A novel CCR-2/TLR-2 triggered signaling in murine peritoneal macrophages intensifies bacterial (Staphylococcus aureus) killing by reactive oxygen species through TNF-R1

Macrophages are remarkably versatile in their ability to recognize and respond to a wide range of stimuli by expressing a variety of surface and intracellular receptors and triggering multiple signal transduction pathways. The onset of microbial infection is primarily determined by the initial contacts made by the microbes with the host macrophages. Although there prevail a relationship between the chemokine receptor and Toll like receptors during disease, particularly TLR-2 and CCR-2 signaling interdependence on each other has not been yet investigated during acute staphylococcal infection. Thus, the present study was aimed to trace possible interaction between CCR-2 and TLR-2 in peritoneal macrophages during acute Staphylococcus aureus infection. We found that neutralization of CCR-2 attenuates TLR-2 expression and restricts S. aureus burden but TLR-2 neutralization augments CCR-2 expression in macrophages, along with compromised host-derived reactive oxygen species production. S. aureus infection to CCR-2 intact but TLR-2 neutralized macrophages triggered production of IL-1β, TNF-α, IL-6, IFN-γ, MCP-1 and expression of iNOS, TNFR-1 and GPx with concomitant decrease in IL-10 production. Further, study with NG-monomethyl-l-arginine (L-NMMA) [iNOS blocker] and buthionine sulfoximine (BSO) [GPx blocker] revealed that S. aureus infection enhanced TLR-2 expression in CCR-2 intact and TLR-2 neutralized macrophages possibly via iNOS and TNFR-1 up regulation and GPx down regulation. Overall, our data indicate that targeting CCR-2 with neutralizing antibody in the early phase of S. aureus infection could restrict excessive inflammation with less compromised bacterial killing. It certainly would be a therapeutic strategy in S. aureus induced inflammatory and infective diseases.

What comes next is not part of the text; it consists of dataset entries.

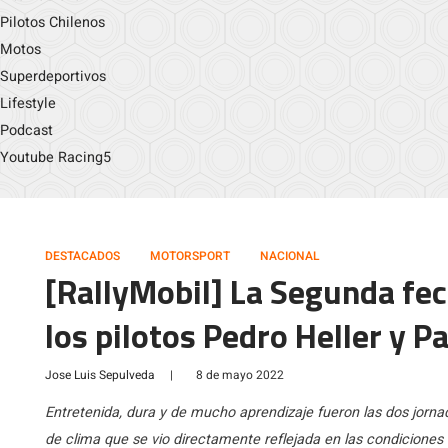
Pilotos Chilenos
Motos
Superdeportivos
Lifestyle
Podcast
Youtube Racing5
DESTACADOS
MOTORSPORT
NACIONAL
[RallyMobil] La Segunda fec
los pilotos Pedro Heller y P
Jose Luis Sepulveda
|
8 de mayo 2022
Entretenida, dura y de mucho aprendizaje fueron las dos jorn
de clima que se vio directamente reflejada en las condiciones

CCR-2 neutralization augments murine fresh BMC activation by Staphylococcus aureus via two distinct mechanisms: at the level of ROS production and cytokine response:

CCR-2 signaling regulates recruitment of monocytes from the bone marrow into the bloodstream and then to sites of infection. We sought to determine whether CCL-2/CCR-2 signaling is involved in the killing of Staphylococcus aureus by murine bone marrow cells (BMCs). The intermittent link of reactive oxygen species (ROS)–NF-κB/p38–MAPK-mediated CCL-2 production in CCR-2 signaling prompted us to determine whether neutralization of CCR-2 augments the response of murine fresh BMCs (FBMCs) after S. aureus infection. It was observed that anti-CCR-2 Ab-treated FBMCs released fewer ROS on encountering S. aureus infection than CCR-2 non-neutralized FBMCs, also correlating with reduced killing of S. aureus in CCR-2 neutralized FBMCs. Staphylococcal catalase and SOD were also found to play a role in protecting S. aureus from the ROS-mediated killing of FBMC. S. aureus infection of CCR-2 intact FBMCs pre-treated with either NF-κB or p-38-MAPK blocker induced less CCL-2, suggesting that NF-κB or p-38-MAPK is required for CCL-2 production by FBMCs. Moreover, blocking of CCR-2 along with NF-κB or p-38-MAPK resulted in elevated CCL-2 production and reduced CCR-2 expression. Inhibition of CCR-2 impairs the response of murine BMCs to S. aureus infection by attenuation ROS production and modulating the cytokine response.